The last thing the EU want is for the British to be reminded of the EU’s intrusive, pointless plans to control them from afar:

Dave Keating, Euractiv.com

EU’s ban on inefficient toasters delayed to avoid pro-Brexit press attack

The EU has put plans to regulate inefficient kettles and toasters into cold storage amid fears in Brussels that they could galvanise support for the leave campaign in the UK’s 23 June referendum

 Freudian slip?

Are the laws made for the people, or for the M.P’s?

But in fact, these efficiency improvements have had a complicated relationship with public opinion in the past decade. Public backlash has been one of the biggest impediments to passing these EU laws.

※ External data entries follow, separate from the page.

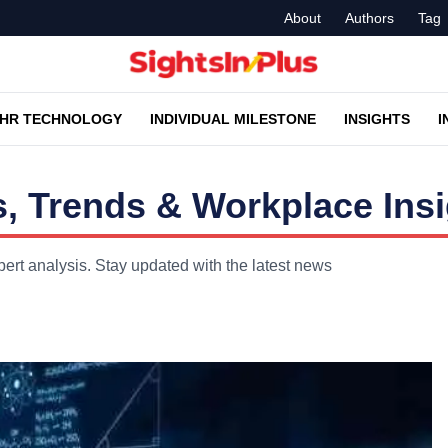
About
Authors
Tag
HR TECHNOLOGY
INDIVIDUAL MILESTONE
INSIGHTS
I
, Trends & Workplace Ins
ert analysis. Stay updated with the latest news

Dang voters are an impediment to bureaucrats.

Efficiency improvements for things like toilets and lightbulbs, passed by the Commission of Jose Manuel Barroso which ended in 2014, prompted negative press, particularly in the United Kingdom.

So the British press has more spine than the French and German propaganda sheets?

Newspapers accused the European Union of meddling in the most minute details of daily life and demanded the freedom for consumers to use too much electricity and too much water if they so choose.

Joy. At least they stopped regulating toilet flushing (only just):

Juncker: This Commission no longer regulates the flushing of toilets

Commission President Jean-Claude Juncker said on Thursday (23 February) that he “fought like a lion” against “ill-inspired Commissioners” who thought the EU should regulate the flushing of toilets. He also indicated that he will push for a multi-speed Europe in proposals to be unveiled next month.

Junker the lion. Sure.

The article is about the EU passing efficiency laws that the public are “unconvinced” about. The toaster line is buried. In the opening paragraph, there is a strange admission that the EU has plans to make your whitegoods “independent”:

European legislation has made appliances like washing machines and dishwashers even more water and energy efficient than washing clothes and dishes by hand. The next step is to connect these appliances to the web and allow them to act independently.

Because we all long for our fridges to grow up and tell us what we are permitted to eat, right?